Patrice Vibert, “Les deux sciences des corps dans l’œuvre de Michel Houellebecq”

Silvia Arnoldi, “The Collapse of Agency: Houellebecq’s
Neoliberal Ideal Type”

Fabien Siles, “Malaise spatio-corporel dans l’œuvre littéraire de Michel Houellebecq”

Bertrand Bourgeois, “Imaginaire du corps décadent dans
Anéantir de Michel Houellebecq”

Non-Thematic

Liu Yang, “Speaking in Silence: Poetic Resilience in Mariama Bâ’s Une si longue lettre”

== Forthcoming Issue ==

- Issue 64 (2027) En scène ! Regards sur le théâtre français et francophone contemporain’/ To the Stage ! Perspectives on Contemporary French and Francophone Theater’ (Open)

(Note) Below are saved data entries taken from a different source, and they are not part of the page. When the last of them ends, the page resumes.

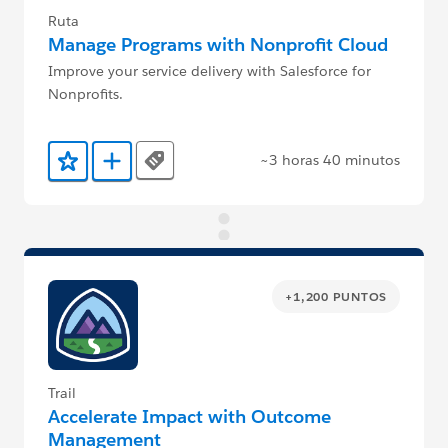
Ruta
Manage Programs with Nonprofit Cloud
Improve your service delivery with Salesforce for
Nonprofits.
~3 horas 40 minutos
Tags
Agregar a favoritos
Agregar a Trailmix
+1,200 PUNTOS
Trail
Accelerate Impact with Outcome
Management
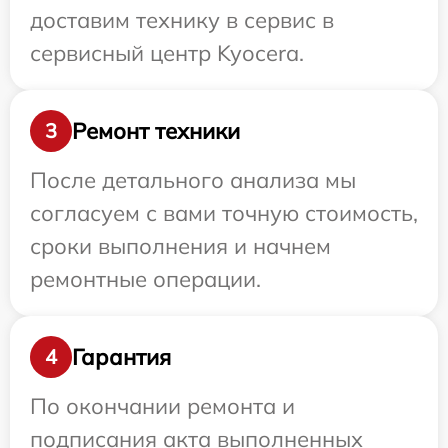
доставим технику в сервис в
сервисный центр Kyocera.
Ремонт техники
3
После детального анализа мы
согласуем с вами точную стоимость,
сроки выполнения и начнем
ремонтные операции.
Гарантия
4
По окончании ремонта и
подписания акта выполненных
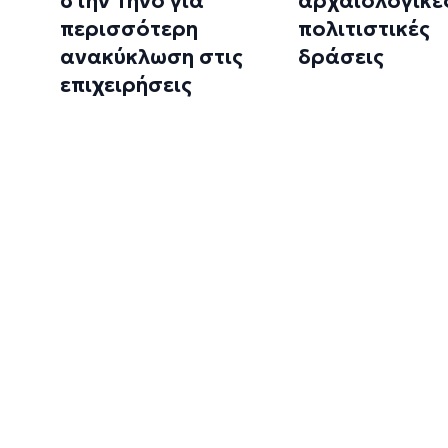
στην Τήνο για
αρχαιολογικές
περισσότερη
πολιτιστικές
ανακύκλωση στις
δράσεις
επιχειρήσεις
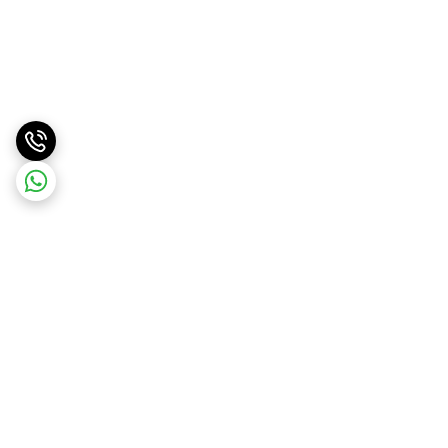
برگشت به بالا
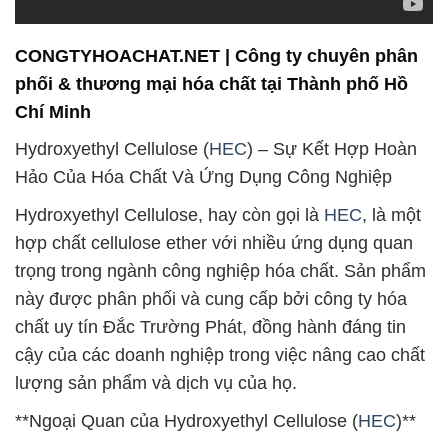
CONGTYHOACHAT.NET | Công ty chuyên phân
phối & thương mại hóa chất tại Thành phố Hồ
Chí Minh
Hydroxyethyl Cellulose (
HEC
) – Sự Kết Hợp Hoàn
Hảo Của Hóa Chất Và Ứng Dụng Công Nghiệp
Hydroxyethyl Cellulose, hay còn gọi là
HEC
, là một
hợp chất cellulose ether với nhiều ứng dụng quan
trọng trong ngành công nghiệp hóa chất. Sản phẩm
này được phân phối và cung cấp bởi công ty hóa
chất uy tín Đắc Trường Phát, đồng hành đáng tin
cậy của các doanh nghiệp trong việc nâng cao chất
lượng sản phẩm và dịch vụ của họ.
**Ngoại Quan của Hydroxyethyl Cellulose (
HEC
)**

== Recent Issues (2008-2026) ==
- issue nr 45: Foreign? Writing in French (2008)

- issue nr 46 : Sports (2009)

- issue nr 47 and 48: Landscape and Memory (2010 and 2011)

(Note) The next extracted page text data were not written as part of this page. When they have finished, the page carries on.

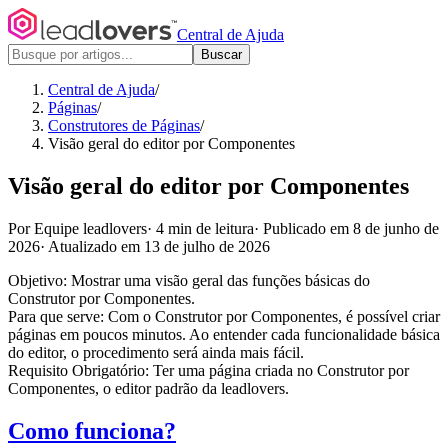
Central de Ajuda
Buscar
Central de Ajuda
/
Páginas
/
Construtores de Páginas
/
Visão geral do editor por Componentes
Visão geral do editor por Componentes
Por Equipe leadlovers
·
4 min de leitura
·
Publicado em 8 de junho de
2026
·
Atualizado em 13 de julho de 2026
Objetivo: Mostrar uma visão geral das funções básicas do
Construtor por Componentes.
Para que serve: Com o Construtor por Componentes, é possível criar
páginas em poucos minutos. Ao entender cada funcionalidade básica
do editor, o procedimento será ainda mais fácil.
Requisito Obrigatório: Ter uma página criada no Construtor por
Componentes, o editor padrão da leadlovers.
Como funciona?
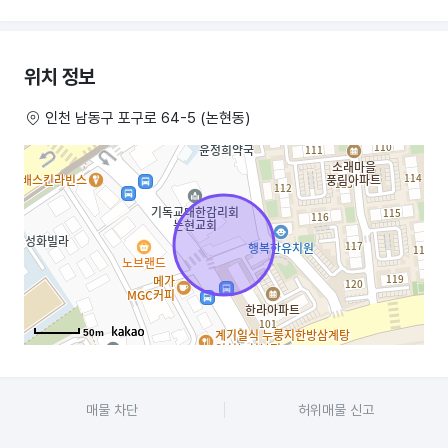
위치 정보
인천 남동구 포구로 64-5 (논현동)
50m
매물 차단
허위매물 신고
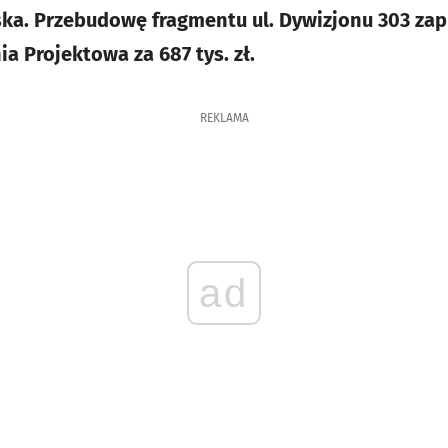
a. Przebudowę fragmentu ul. Dywizjonu 303 zap
a Projektowa za 687 tys. zł.
REKLAMA
ad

- issue nr 49: The Paratext (2012)

- issue nr 50: Playtime (2013)

- issue nr 51: Représenter la Grande Guerre: les écrivains et les artistes face à l’épreuve (1914-1920) (2014)

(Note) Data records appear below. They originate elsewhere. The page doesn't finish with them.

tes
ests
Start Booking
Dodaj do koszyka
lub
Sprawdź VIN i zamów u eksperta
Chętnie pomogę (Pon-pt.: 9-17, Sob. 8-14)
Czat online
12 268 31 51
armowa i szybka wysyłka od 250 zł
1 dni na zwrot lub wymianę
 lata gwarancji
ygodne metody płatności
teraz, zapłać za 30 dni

- issue nr 52: Diaspora, Afropolitanism and Congolese Literature (2015)

- issue nr 53: Conflict, dialogue and representation (2016)

- issue nr 54: Hidden Words, Hidden Worlds (France 1939–1945) (2017)

- issue nr 55 : Miscellaneous (2018).

- issue nr 56 : “Mines de rien”. L’Antillaise et l’Afropéenne face aux tropologies, entre mythes et réalités au fil du temps (2019)

- issue nr 57 : Identité et Environnement (2020)

- issue nr 58 : The Critical French Medical Humanities (2021)

- issue nr 59 : Retranslation revisited/La Retraduction revisitée (2022)

- issue nr 60 : Matters of Taste/Questions de goûts, Edited by Prof.Véronique Duché, A. R. Chisholm Professor of French at the University of Melbourne.(2023)

- issue nr 61: "Pioneering the Field of Francophone Caribbean Literature" A la mémoire de Professeure Beverley Ormerod Noakes, Edited by Professor Srilata Ravi, University of Alberta, and A/Professor Bonnie Thomas, The University of Western Australia. (2024)

- issue nr 62: L’argent romanesque (20 et 21ème siècles)/ Novelistic Money (2025)

- issue nr 63: "Poétique, politique et éthique du corps dans l'œuvre de Houellebecq", Guest-edited by Bertrand Bourgeois, Sophie Patrick and Klem James (2026)
==Abstracting and indexing==
The journal is abstracted and indexed in the Emerging Sources Citation Index, and EBSCO and ProQuest databases. It is indexed on the Directory of Open Access Journals (DOAJ).